= Philip Kenyon-Slaney =

Major Philip Percy Kenyon-Slaney (12 February 1896 – 9 September 1928) was a British Conservative Party politician.

Kenyon-Slaney was son of Percy Kenyon-Slaney (1861–1911) and his wife, Geraldine Ellen Georgina, daughter of the Reverend George William Whitmore, who had made their home at Langworthy, Devon. His uncle Colonel William Kenyon-Slaney had also been a Member of Parliament.
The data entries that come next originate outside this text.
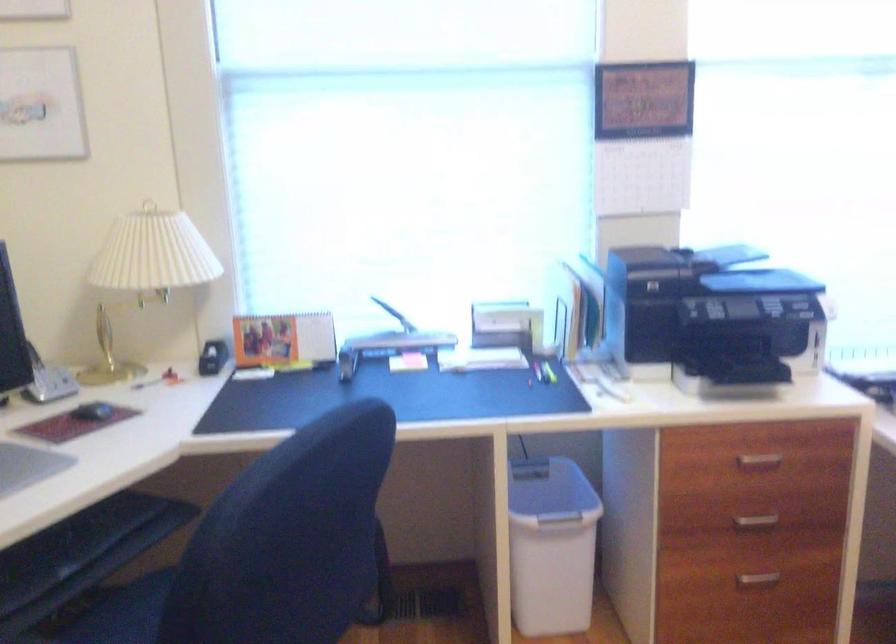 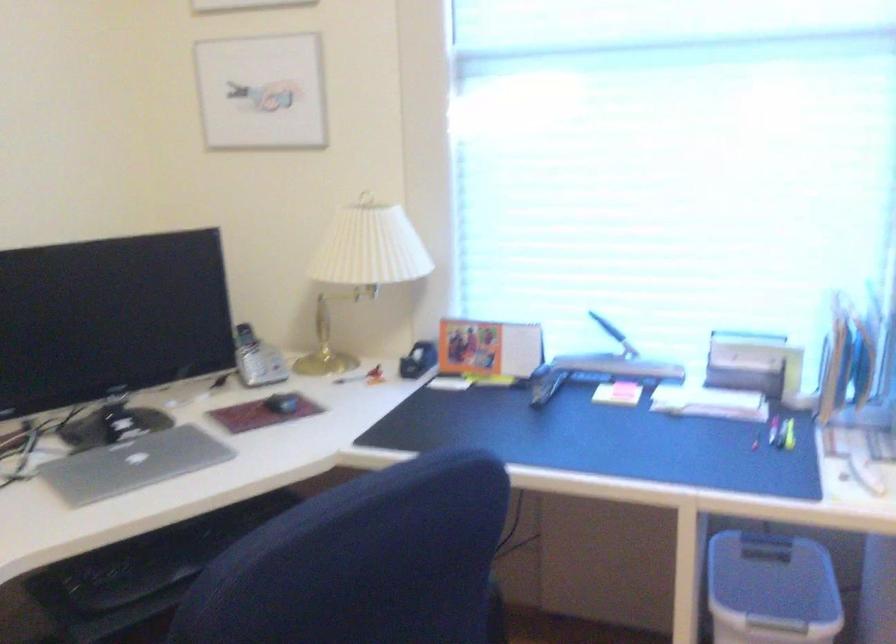 In a continuous first-person perspective shot, in which direction is the camera moving?

The movement direction of the cameraman is right, forward. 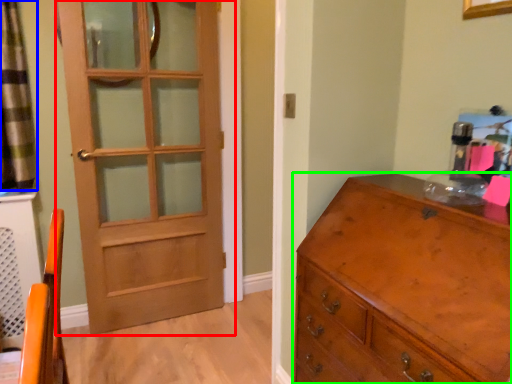 Question: Which is nearer to the door (highlighted by a red box)? curtain (highlighted by a blue box) or chest of drawers (highlighted by a green box).

Choices:
 (A) curtain
 (B) chest of drawers

Answer: (A) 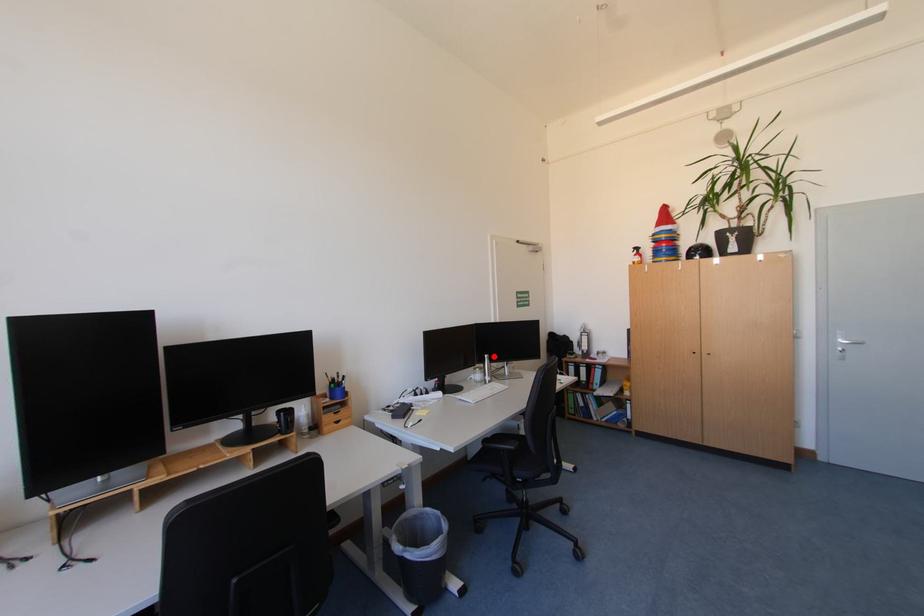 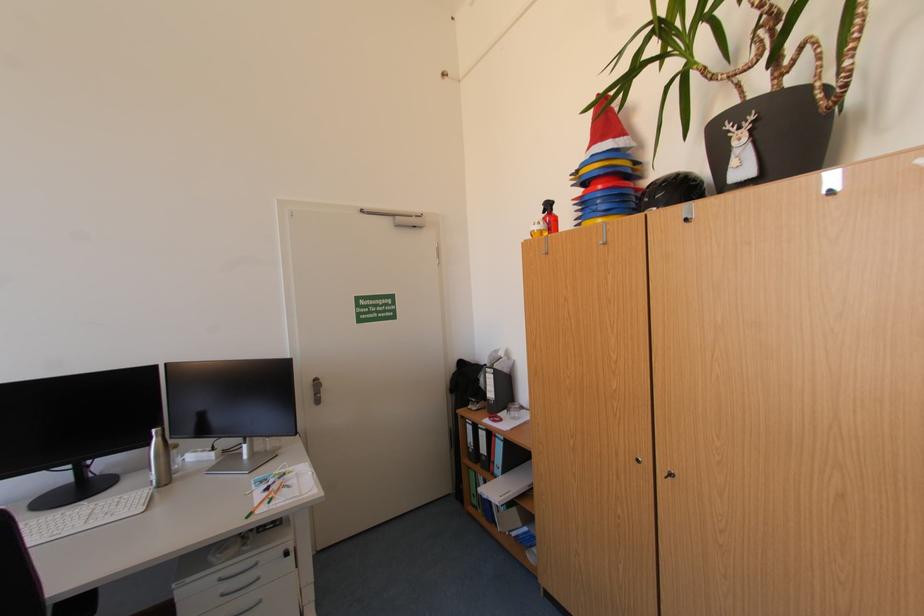 In the second image, find the point that corresponds to the highlighted location in the first image.

(161, 431) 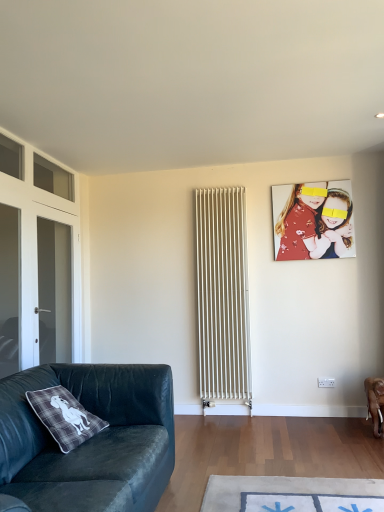 Question: Is transparent glass door at left, which is counted as the first glass door, starting from the front, turned away from matte red shirt at upper right?

Choices:
 (A) yes
 (B) no

Answer: (B)

Question: Is transparent glass door at left, which is counted as the second glass door, starting from the back, oriented towards matte red shirt at upper right?

Choices:
 (A) yes
 (B) no

Answer: (B)

Question: From a real-world perspective, is transparent glass door at left, which is counted as the second glass door, starting from the back, located higher than matte red shirt at upper right?

Choices:
 (A) yes
 (B) no

Answer: (B)

Question: Is transparent glass door at left, which is counted as the first glass door, starting from the front, smaller than matte red shirt at upper right?

Choices:
 (A) no
 (B) yes

Answer: (B)

Question: From the image's perspective, does transparent glass door at left, which is counted as the first glass door, starting from the front, appear lower than matte red shirt at upper right?

Choices:
 (A) yes
 (B) no

Answer: (A)

Question: Is transparent glass door at left, which is counted as the second glass door, starting from the back, bigger or smaller than velvet dark green couch at lower left?

Choices:
 (A) big
 (B) small

Answer: (B)

Question: From the image's perspective, is transparent glass door at left, which is counted as the second glass door, starting from the back, above or below velvet dark green couch at lower left?

Choices:
 (A) below
 (B) above

Answer: (B)

Question: In terms of height, does transparent glass door at left, which is counted as the first glass door, starting from the front, look taller or shorter compared to velvet dark green couch at lower left?

Choices:
 (A) short
 (B) tall

Answer: (B)

Question: Is point (18, 327) positioned closer to the camera than point (112, 487)?

Choices:
 (A) closer
 (B) farther

Answer: (B)

Question: Would you say transparent glass door at left, the second glass door positioned from the front, is inside or outside velvet dark green couch at lower left?

Choices:
 (A) inside
 (B) outside

Answer: (B)

Question: From their relative heights in the image, would you say transparent glass door at left, the second glass door positioned from the front, is taller or shorter than velvet dark green couch at lower left?

Choices:
 (A) short
 (B) tall

Answer: (B)

Question: In terms of size, does transparent glass door at left, the second glass door positioned from the front, appear bigger or smaller than velvet dark green couch at lower left?

Choices:
 (A) small
 (B) big

Answer: (A)

Question: Does point (8, 345) appear closer or farther from the camera than point (81, 490)?

Choices:
 (A) closer
 (B) farther

Answer: (B)

Question: Is velvet dark green couch at lower left bigger or smaller than matte red shirt at upper right?

Choices:
 (A) big
 (B) small

Answer: (A)

Question: From a real-world perspective, relative to matte red shirt at upper right, is velvet dark green couch at lower left vertically above or below?

Choices:
 (A) below
 (B) above

Answer: (A) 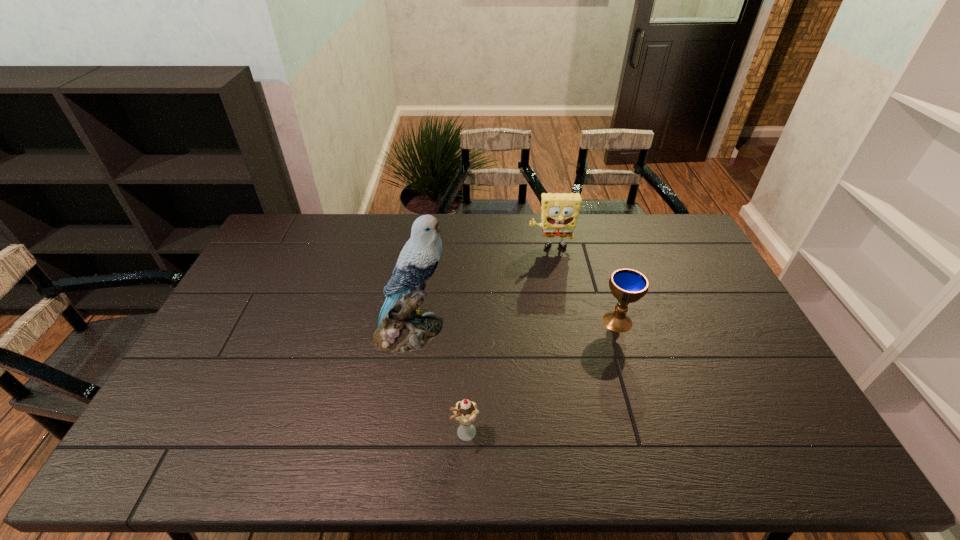 Locate an element on the screen. This screenshot has width=960, height=540. vacant space positioned 0.150m on the right of the icecream is located at coordinates pos(540,434).

This screenshot has height=540, width=960. Identify the location of object positioned at the far edge. (559, 214).

Where is `object present at the near edge`? object present at the near edge is located at coordinates (465, 412).

At what (x,y) coordinates should I click in order to perform the action: click on vacant space at the far edge of the desktop. Please return your answer as a coordinate pair (x, y). Looking at the image, I should click on (638, 244).

The image size is (960, 540). What are the coordinates of `free space at the near edge of the desktop` in the screenshot? It's located at (389, 455).

You are a GUI agent. You are given a task and a screenshot of the screen. Output one action in this format:
    pyautogui.click(x=<x>, y=<y>)
    Task: Click on the vacant space at the left edge
    The height and width of the screenshot is (540, 960).
    Given the screenshot: What is the action you would take?
    pyautogui.click(x=258, y=325)

Find the location of a particular element. The image size is (960, 540). free location at the right edge of the desktop is located at coordinates (705, 318).

Identify the location of vacant space at the far left corner of the desktop. The width and height of the screenshot is (960, 540). (274, 239).

Image resolution: width=960 pixels, height=540 pixels. Identify the location of free space at the near left corner of the desktop. (152, 455).

Identify the location of blank space at the far right corner of the desktop. (674, 247). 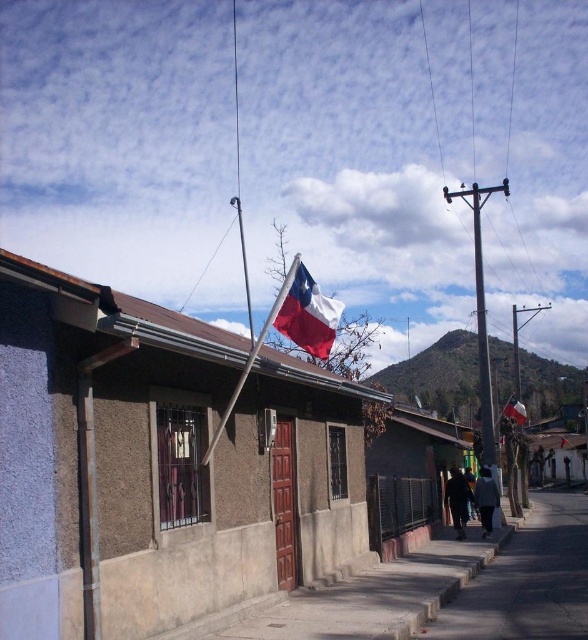 Question: Is polished fabric flag at center below metallic pole at center-right?

Choices:
 (A) yes
 (B) no

Answer: (A)

Question: Is concrete sidewalk at lower center bigger than polished fabric flag at center?

Choices:
 (A) no
 (B) yes

Answer: (B)

Question: Among these objects, which one is nearest to the camera?

Choices:
 (A) polished wood flag at center
 (B) metallic pole at center-right

Answer: (B)

Question: Which of the following is the closest to the observer?

Choices:
 (A) wooden flag pole at upper center
 (B) concrete sidewalk at lower center
 (C) polished wood flag at center
 (D) polished fabric flag at center

Answer: (A)

Question: Can you confirm if metallic pole at center-right is thinner than polished wood flag at center?

Choices:
 (A) no
 (B) yes

Answer: (A)

Question: Among these objects, which one is farthest from the camera?

Choices:
 (A) metallic pole at center-right
 (B) polished wood flag at center
 (C) polished fabric flag at center

Answer: (B) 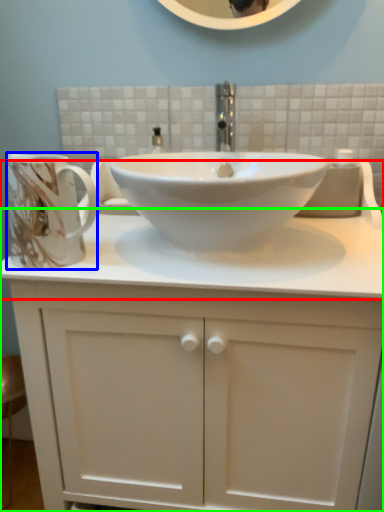 Question: Which object is positioned closest to counter top (highlighted by a red box)? Select from mug (highlighted by a blue box) and bathroom cabinet (highlighted by a green box).

Choices:
 (A) mug
 (B) bathroom cabinet

Answer: (B) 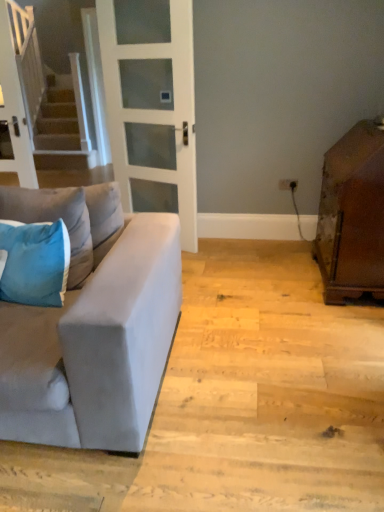 Image resolution: width=384 pixels, height=512 pixels. In order to click on free space in front of brown wooden cabinet at right in this screenshot , I will do `click(338, 329)`. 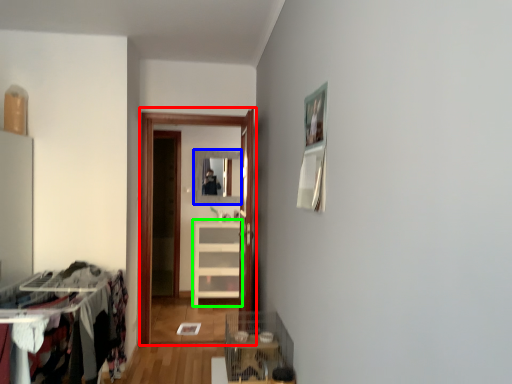 Question: Based on their relative distances, which object is farther from glass door (highlighted by a red box)? Choose from mirror (highlighted by a blue box) and cabinetry (highlighted by a green box).

Choices:
 (A) mirror
 (B) cabinetry

Answer: (A) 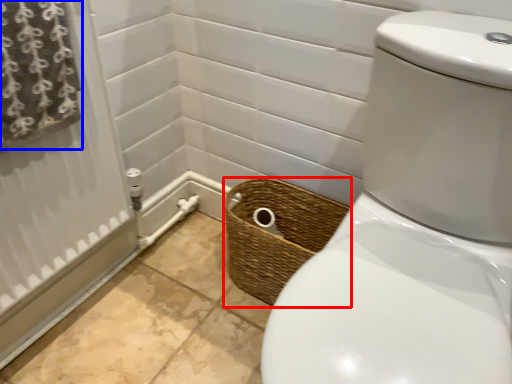 Question: Which object appears closest to the camera in this image, basket (highlighted by a red box) or curtain (highlighted by a blue box)?

Choices:
 (A) basket
 (B) curtain

Answer: (B) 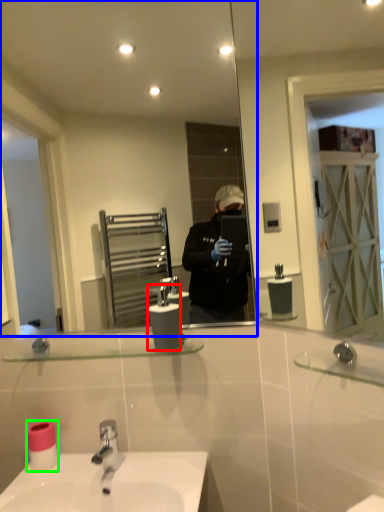 Question: Which is nearer to the soap dispenser (highlighted by a red box)? mirror (highlighted by a blue box) or toilet paper (highlighted by a green box).

Choices:
 (A) mirror
 (B) toilet paper

Answer: (B) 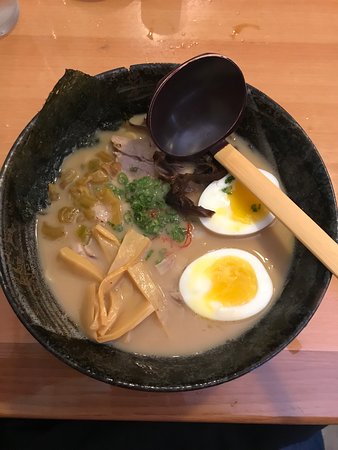 You are a GUI agent. You are given a task and a screenshot of the screen. Output one action in this format:
    pyautogui.click(x=<x>, y=<y>)
    Task: Click on the bowl
    
    Given the screenshot: What is the action you would take?
    pyautogui.click(x=175, y=387), pyautogui.click(x=37, y=187), pyautogui.click(x=281, y=149) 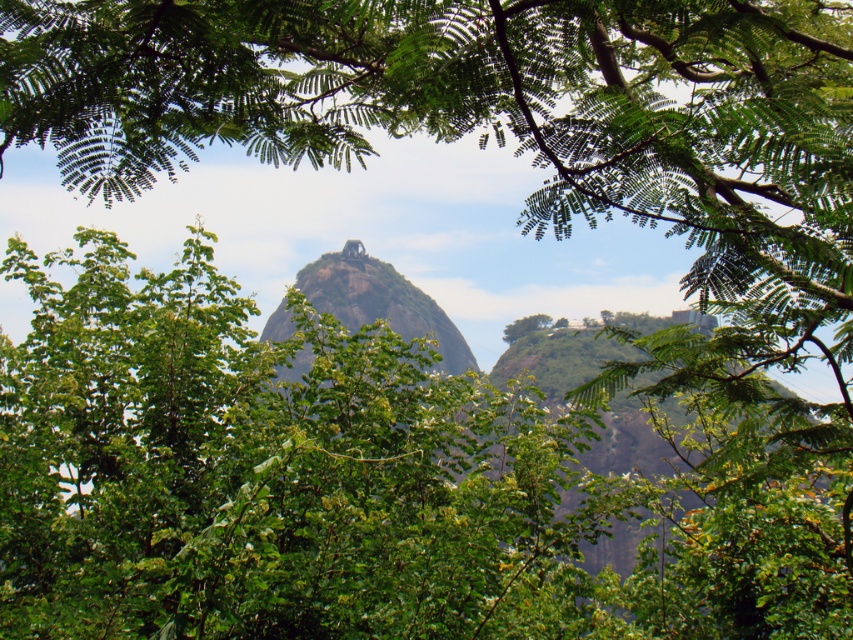 Is green rock formation at center positioned behind green leafy tree at center?

No, green rock formation at center is in front of green leafy tree at center.

Which is behind, point (283, 321) or point (531, 328)?

The point (531, 328) is behind.

Does point (309, 358) come behind point (508, 333)?

No.

Identify the location of green rock formation at center. (380, 301). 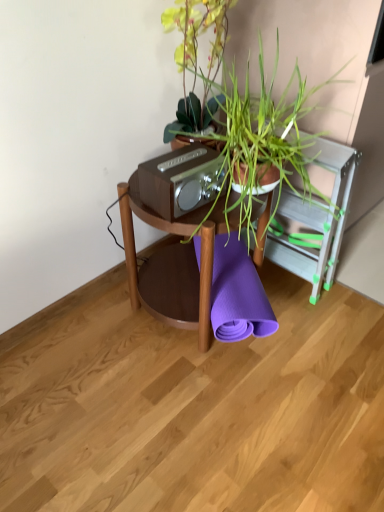 This screenshot has width=384, height=512. What are the coordinates of `vacant space to the right of woodenmaterial/texturetable at center` in the screenshot? It's located at (313, 334). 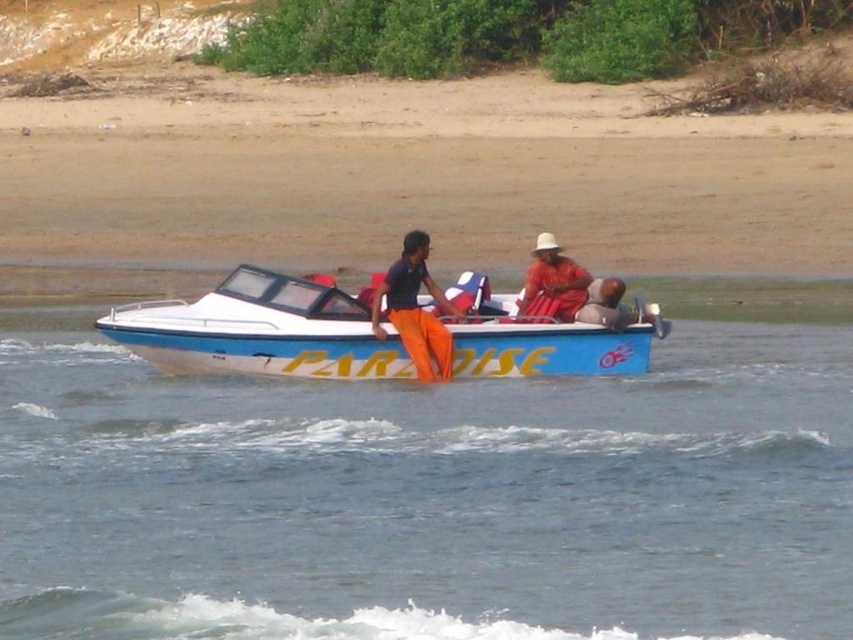 Question: Which point is closer to the camera?

Choices:
 (A) blue plastic boat at center
 (B) blue glossy boat at center

Answer: (A)

Question: Which point appears farthest from the camera in this image?

Choices:
 (A) (247, 337)
 (B) (750, 580)

Answer: (A)

Question: Does orange matte pants at center appear over orange fabric at center?

Choices:
 (A) yes
 (B) no

Answer: (B)

Question: Which object is closer to the camera taking this photo?

Choices:
 (A) blue glossy boat at center
 (B) blue plastic boat at center
 (C) orange matte pants at center

Answer: (B)

Question: Does blue plastic boat at center have a greater width compared to orange matte pants at center?

Choices:
 (A) yes
 (B) no

Answer: (A)

Question: Is blue plastic boat at center above blue glossy boat at center?

Choices:
 (A) yes
 (B) no

Answer: (B) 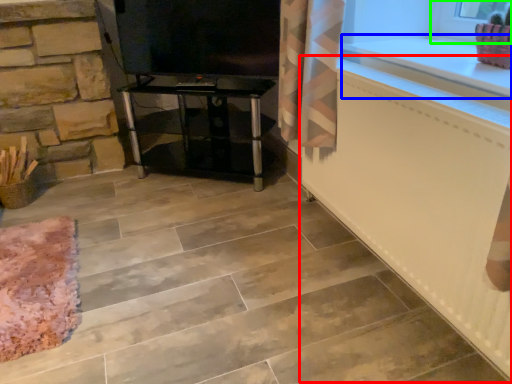 Question: Based on their relative distances, which object is nearer to radiator (highlighted by a red box)? Choose from counter top (highlighted by a blue box) and window frame (highlighted by a green box).

Choices:
 (A) counter top
 (B) window frame

Answer: (A) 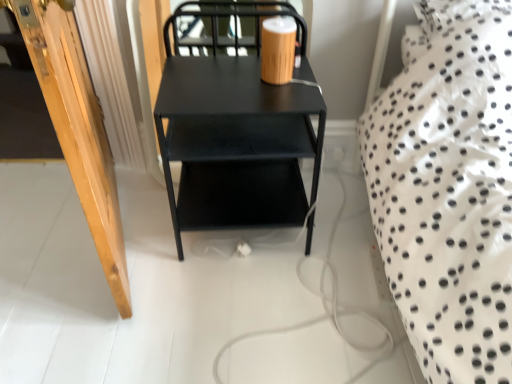 Identify the location of vacant space underneath wooden door at left (from a real-world perspective). This screenshot has width=512, height=384. (130, 228). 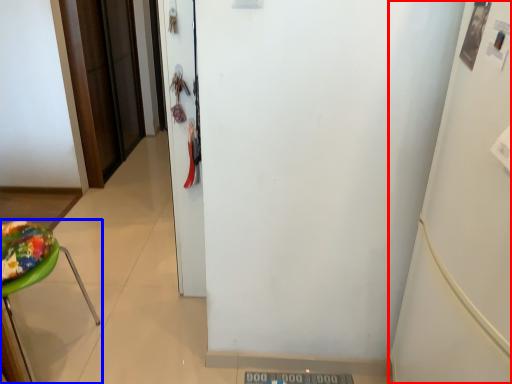 Question: Which point is closer to the camera, fridge (highlighted by a red box) or furniture (highlighted by a blue box)?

He was educated at Bradfield School.

Throughout the First World War he served with Royal North Devon Yeomanry, Royal Field Artillery, seeing action on the Western Front. He was mentioned in despatches and awarded the Military Cross in the 1916 Birthday Honours. He was gassed several times, subsequently affecting his health. After the war he was on the Territorial Army Reserve of Officers with the rank of Major.

He was elected at the 1924 general election as Member of Parliament (MP) for the Tavistock division of Devon, and held the seat until his death, in a Torquay nursing home, in 1928, aged 32.

His health had caused him to announce he would not stand at the next general election. His last home was at Beechwood House, Plympton, Devon.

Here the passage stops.